Haunch of Venison

Anthony Goicolea

05 Sep - 04 Oct 2008

© ANTHONY GOICOLEA
ANTHONY GOICOLEA

Haunch of Venison London is delighted to announce the first London solo exhibition by Cuban-American artist, Anthony Goicolea. 'Related' is the latest in an ongoing series in which Goicolea uses drawing, photography, sculpture and installation to explore his family history and identity as well as larger themes of ritual, assimilation and alienation.

Like many first generation immigrants, Goicolea experiences a sense of cultural dislocation and is aware of the disjunction between a supposed mythical homeland and his estrangement from it. Confronting this is a series of portraits based on old photographs of family - known and unknown - while they were living in Cuba. By drawing and painting these portraits, Goicolea creates a reinterpreted, second-generation reproduction of their likenesses. Drawing his portraits as negative images or daguerreotypes onto layered Mylar and glass, he then inverts the images to create a positive photographic mirror of the drawings. Goicolea then mounts them in rural areas of the South where he was raised and in New York where he now lives.
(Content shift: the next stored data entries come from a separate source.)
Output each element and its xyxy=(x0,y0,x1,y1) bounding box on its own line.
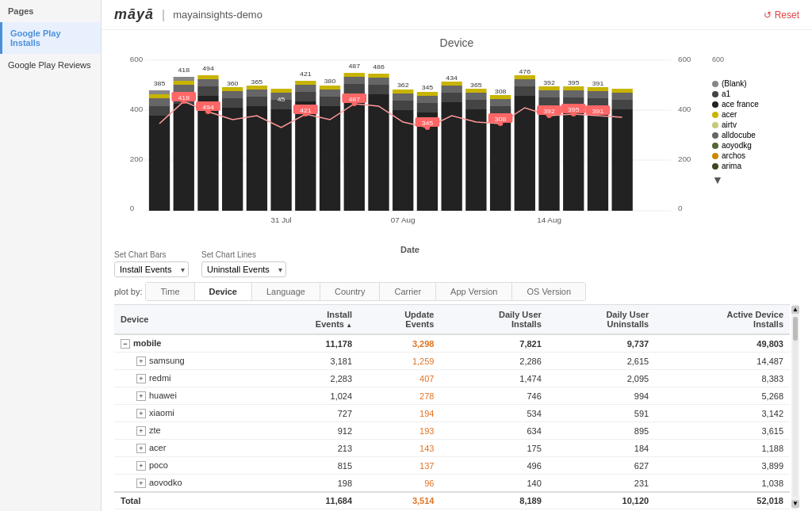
cell-zte-update: 193 xyxy=(358,422,440,440)
table-row-acer: +acer 213 143 175 184 1,188 xyxy=(114,440,790,457)
svg-text:395: 395 xyxy=(568,105,580,113)
svg-text:308: 308 xyxy=(495,115,507,123)
svg-text:345: 345 xyxy=(422,83,434,91)
svg-text:486: 486 xyxy=(373,63,385,71)
cell-zte-active: 3,615 xyxy=(655,422,790,440)
expand-mobile-icon[interactable]: − xyxy=(121,339,130,349)
svg-text:385: 385 xyxy=(154,79,166,87)
legend-item-acer: acer xyxy=(712,110,799,119)
reset-label: Reset xyxy=(775,10,799,21)
tab-carrier[interactable]: Carrier xyxy=(380,283,436,300)
svg-text:365: 365 xyxy=(251,78,263,86)
cell-aovodko-install: 198 xyxy=(262,475,358,493)
legend-item-archos: archos xyxy=(712,151,799,160)
expand-acer-icon[interactable]: + xyxy=(136,444,146,453)
cell-poco-install: 815 xyxy=(262,457,358,475)
svg-rect-86 xyxy=(490,99,511,106)
expand-huawei-icon[interactable]: + xyxy=(136,391,146,401)
svg-text:14 Aug: 14 Aug xyxy=(537,215,561,223)
cell-acer-update: 143 xyxy=(358,440,440,457)
col-header-device[interactable]: Device xyxy=(114,305,262,335)
scroll-thumb[interactable] xyxy=(793,317,798,341)
cell-mobile-daily-inst: 7,821 xyxy=(440,334,547,353)
cell-samsung-device: +samsung xyxy=(114,353,262,370)
cell-huawei-daily-uninst: 994 xyxy=(548,387,655,405)
cell-zte-daily-uninst: 895 xyxy=(548,422,655,440)
expand-redmi-icon[interactable]: + xyxy=(136,374,146,383)
svg-rect-52 xyxy=(320,86,340,90)
expand-xiaomi-icon[interactable]: + xyxy=(136,409,146,418)
tab-language[interactable]: Language xyxy=(252,283,320,300)
svg-rect-50 xyxy=(320,97,340,106)
svg-text:487: 487 xyxy=(348,95,360,103)
header-separator: | xyxy=(162,8,165,22)
svg-text:476: 476 xyxy=(519,67,531,75)
svg-rect-91 xyxy=(515,79,535,86)
svg-rect-25 xyxy=(197,86,218,96)
svg-rect-107 xyxy=(588,87,608,91)
plot-by-section: plot by: Time Device Language Country Ca… xyxy=(102,282,812,304)
reset-button[interactable]: ↺ Reset xyxy=(764,10,799,21)
col-header-update[interactable]: UpdateEvents xyxy=(358,305,440,335)
tab-country[interactable]: Country xyxy=(320,283,381,300)
table-scrollbar[interactable]: ▲ ▼ xyxy=(791,304,799,509)
header-left: māyā | mayainsights-demo xyxy=(114,6,262,23)
expand-samsung-icon[interactable]: + xyxy=(136,357,146,366)
table-row-huawei: +huawei 1,024 278 746 994 5,268 xyxy=(114,387,790,405)
expand-zte-icon[interactable]: + xyxy=(136,426,146,436)
cell-aovodko-daily-uninst: 231 xyxy=(548,475,655,493)
cell-aovodko-update: 96 xyxy=(358,475,440,493)
data-table: Device InstallEvents UpdateEvents Daily … xyxy=(114,304,790,509)
sidebar-item-reviews[interactable]: Google Play Reviews xyxy=(0,54,101,76)
scroll-down-button[interactable]: ▼ xyxy=(791,500,799,508)
brand-logo: māyā xyxy=(114,6,154,23)
svg-rect-36 xyxy=(247,90,267,97)
legend-item-airtv: airtv xyxy=(712,120,799,129)
cell-redmi-daily-uninst: 2,095 xyxy=(548,370,655,387)
expand-poco-icon[interactable]: + xyxy=(136,461,146,471)
svg-rect-16 xyxy=(149,90,170,94)
svg-rect-99 xyxy=(563,107,584,211)
col-header-daily-uninstalls[interactable]: Daily UserUninstalls xyxy=(548,305,655,335)
svg-text:07 Aug: 07 Aug xyxy=(391,215,416,223)
col-header-daily-installs[interactable]: Daily UserInstalls xyxy=(440,305,547,335)
cell-poco-update: 137 xyxy=(358,457,440,475)
cell-acer-daily-inst: 175 xyxy=(440,440,547,457)
cell-acer-device: +acer xyxy=(114,440,262,457)
table-scroll: Device InstallEvents UpdateEvents Daily … xyxy=(114,304,790,509)
tab-time[interactable]: Time xyxy=(146,283,194,300)
cell-xiaomi-install: 727 xyxy=(262,405,358,422)
expand-aovodko-icon[interactable]: + xyxy=(136,479,146,488)
svg-text:434: 434 xyxy=(446,74,458,82)
svg-rect-81 xyxy=(465,93,486,100)
tab-os-version[interactable]: OS Version xyxy=(512,283,585,300)
svg-rect-18 xyxy=(174,104,194,211)
svg-text:391: 391 xyxy=(592,79,604,87)
chart-lines-select[interactable]: Uninstall Events xyxy=(201,261,286,277)
svg-rect-26 xyxy=(197,79,218,86)
cell-huawei-daily-inst: 746 xyxy=(440,387,547,405)
cell-poco-active: 3,899 xyxy=(655,457,790,475)
tab-device[interactable]: Device xyxy=(195,283,252,300)
svg-rect-22 xyxy=(174,77,194,81)
sidebar-item-installs[interactable]: Google Play Installs xyxy=(0,22,101,54)
cell-huawei-update: 278 xyxy=(358,387,440,405)
table-header-row: Device InstallEvents UpdateEvents Daily … xyxy=(114,305,790,335)
svg-text:308: 308 xyxy=(495,87,507,95)
svg-rect-79 xyxy=(465,109,486,211)
table-row-zte: +zte 912 193 634 895 3,615 xyxy=(114,422,790,440)
col-header-install[interactable]: InstallEvents xyxy=(262,305,358,335)
scroll-up-button[interactable]: ▲ xyxy=(791,306,799,314)
x-axis-label: Date xyxy=(114,245,706,254)
svg-rect-47 xyxy=(295,81,316,85)
header: māyā | mayainsights-demo ↺ Reset xyxy=(102,0,812,30)
cell-acer-active: 1,188 xyxy=(655,440,790,457)
legend-item-arima: arima xyxy=(712,162,799,170)
cell-redmi-active: 8,383 xyxy=(655,370,790,387)
legend-expand-button[interactable]: ▼ xyxy=(712,174,799,186)
col-header-active[interactable]: Active DeviceInstalls xyxy=(655,305,790,335)
svg-rect-87 xyxy=(490,95,511,99)
svg-rect-31 xyxy=(222,91,243,98)
chart-bars-select[interactable]: Install Events xyxy=(114,261,189,277)
tab-app-version[interactable]: App Version xyxy=(436,283,512,300)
Pasted on trees, telephone poles, and the sides of buildings like missing persons ads or 'Wanted' posters, the drawings are photographed again in a third generation reproduction, referencing and memorializing past relatives.

Goicolea confesses to feeling 'a strange sense of nostalgia for something I have never been a part of or experienced directly'. In May 2008 he made his first pilgrimage to Cuba and visited the homes, schools and churches of his parents and grandparents. The resulting photographs are devoid of people. Digitally cobbled together from locations throughout Havana, Goicolea further manipulates these images by painting over small voids of space or drawing on top of the doctored images, thus re-imagining and re-imaging the remains from another time.

The show also debuts three sculptural pieces. Two glass display cases house drawings of the artist's grandmother's skeleton, arranged and framed in fragments so as to mimic religious reliquaries or anthropological remains.
A third sculpture bisects the gallery as a three-metre long, low-lying wall made from translucent glass cast in the shape of concrete masonry blocks. On top of the wall, which references the sea wall running the length of Havana harbour, family portraits drawn on Mylar are obscured and sealed inside a collection of clear, hand-blown glass bottles.